[Stored data entries]
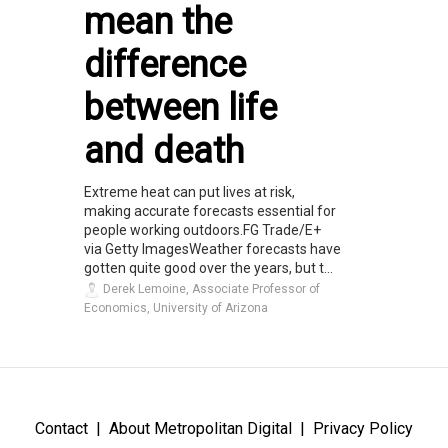
mean the
difference
between life
and death
Extreme heat can put lives at risk,
making accurate forecasts essential for
people working outdoors.FG Trade/E+
via Getty ImagesWeather forecasts have
gotten quite good over the years, but t...
Derek Lemoine, Associate Professor of
Economics, University of Arizona
Contact
About Metropolitan Digital
Privacy Policy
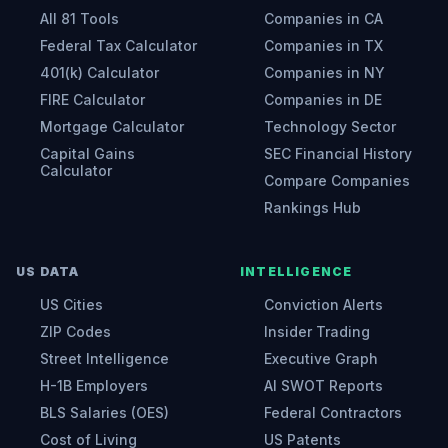
All 81 Tools
Companies in CA
Federal Tax Calculator
Companies in TX
401(k) Calculator
Companies in NY
FIRE Calculator
Companies in DE
Mortgage Calculator
Technology Sector
Capital Gains
SEC Financial History
Calculator
Compare Companies
Rankings Hub
US DATA
INTELLIGENCE
US Cities
Conviction Alerts
ZIP Codes
Insider Trading
Street Intelligence
Executive Graph
H-1B Employers
AI SWOT Reports
BLS Salaries (OES)
Federal Contractors
Cost of Living
US Patents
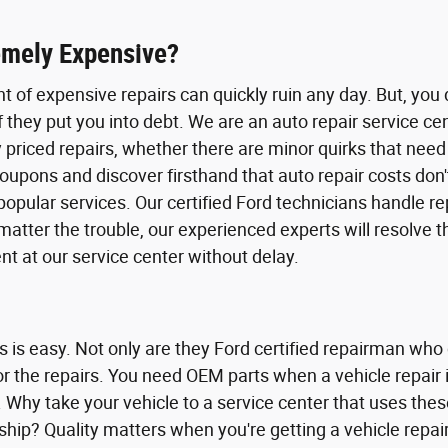
emely Expensive?
ht of expensive repairs can quickly ruin any day. But, yo
f they put you into debt. We are an auto repair service c
priced repairs, whether there are minor quirks that need 
f coupons and discover firsthand that auto repair costs 
pular services. Our certified Ford technicians handle rep
matter the trouble, our experienced experts will resolve 
 at our service center without delay.
ns is easy. Not only are they Ford certified repairman who
 for the repairs. You need OEM parts when a vehicle repa
 Why take your vehicle to a service center that uses th
hip? Quality matters when you're getting a vehicle repair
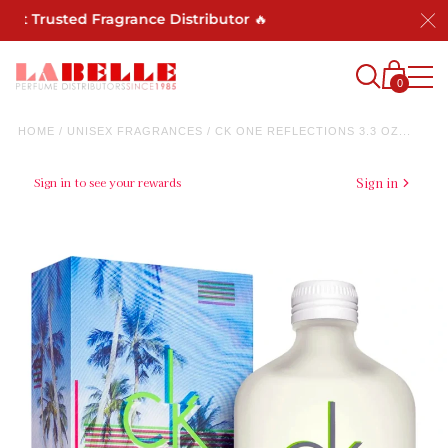
Trusted Fragrance Distributor 🔥
0
HOME
/
UNISEX FRAGRANCES
/
CK ONE REFLECTIONS 3.3 OZ...
Sign in to see your rewards
Sign in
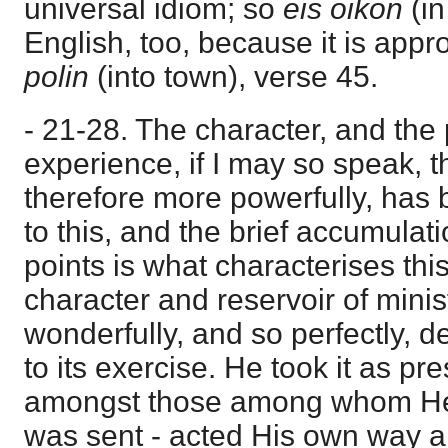
universal idiom; so
eis oikon
(i
English, too, because it is appr
polin
(into town), verse 45.
- 21-28. The character, and the
experience, if I may so speak, t
therefore more powerfully, has 
to this, and the brief accumulati
points is what characterises thi
character and reservoir of mini
wonderfully, and so perfectly,
to its exercise. He took it as p
amongst those among whom He 
was sent - acted His own way 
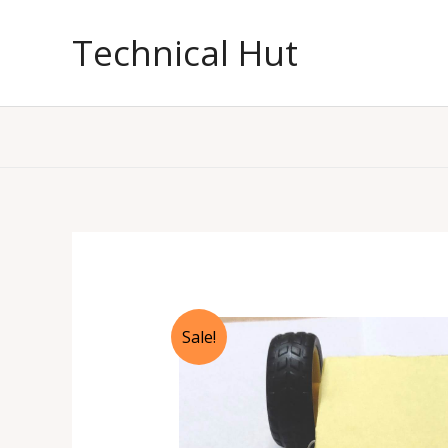
Skip
to
Technical Hut
content
Sale!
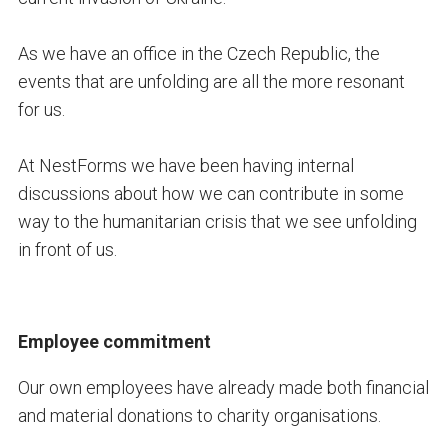
As we have an office in the Czech Republic, the
events that are unfolding are all the more resonant
for us.
At NestForms we have been having internal
discussions about how we can contribute in some
way to the humanitarian crisis that we see unfolding
in front of us.
Employee commitment
Our own employees have already made both financial
and material donations to charity organisations.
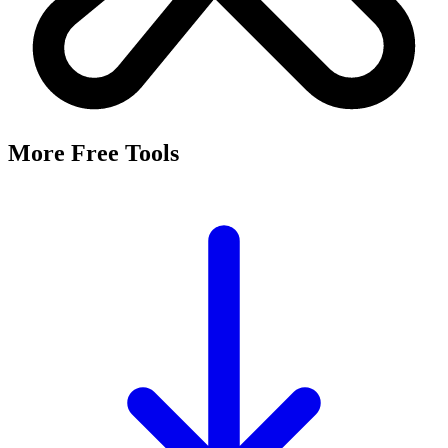
More Free Tools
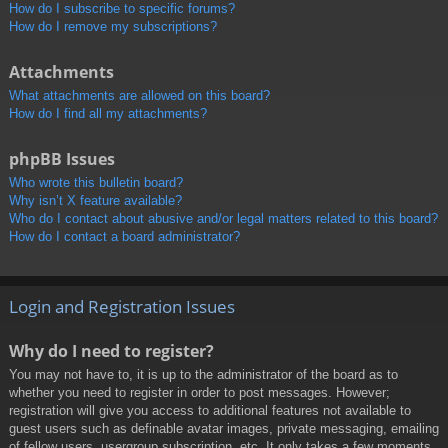
How do I subscribe to specific forums?
How do I remove my subscriptions?
Attachments
What attachments are allowed on this board?
How do I find all my attachments?
phpBB Issues
Who wrote this bulletin board?
Why isn’t X feature available?
Who do I contact about abusive and/or legal matters related to this board?
How do I contact a board administrator?
Login and Registration Issues
Why do I need to register?
You may not have to, it is up to the administrator of the board as to
whether you need to register in order to post messages. However;
registration will give you access to additional features not available to
guest users such as definable avatar images, private messaging, emailing
of fellow users, usergroup subscription, etc. It only takes a few moments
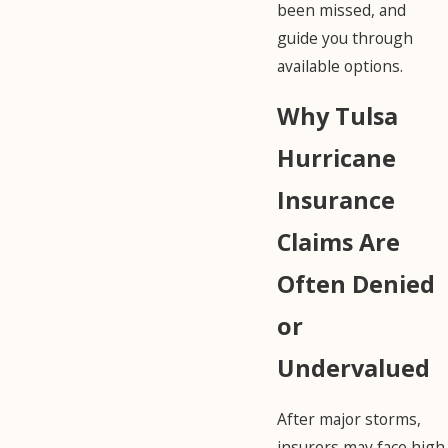
been missed, and
guide you through
available options.
Why Tulsa
Hurricane
Insurance
Claims Are
Often Denied
or
Undervalued
After major storms,
insurers may face high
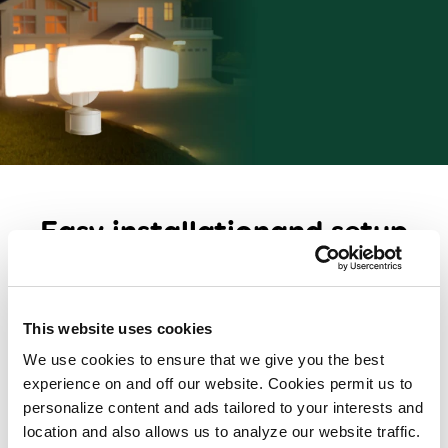
Easy installation
and setup
Flexible mounting including pole and eave mount
options
Includes installation hardware
This website uses cookies
We use cookies to ensure that we give you the best
Detachable solar panels help keep the battery
experience on and off our website. Cookies permit us to
charged (solar security and area lights)
personalize content and ads tailored to your interests and
Personalize security and color tone settings to your
location and also allows us to analyze our website traffic.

• What the exercise asks
Omit the pictures and write out the lines above from the one with "available options." through the last, unchanged.

• Exercise response
available options.
Why Tulsa
Hurricane
Insurance
Claims Are
Often Denied
or
Undervalued
After major storms,
insurers may face high
Easy installation
and setup
Flexible mounting including pole and eave mount
options
Includes installation hardware
This website uses cookies
We use cookies to ensure that we give you the best
Detachable solar panels help keep the battery
experience on and off our website. Cookies permit us to
charged (solar security and area lights)
personalize content and ads tailored to your interests and
Personalize security and color tone settings to your
location and also allows us to analyze our website traffic.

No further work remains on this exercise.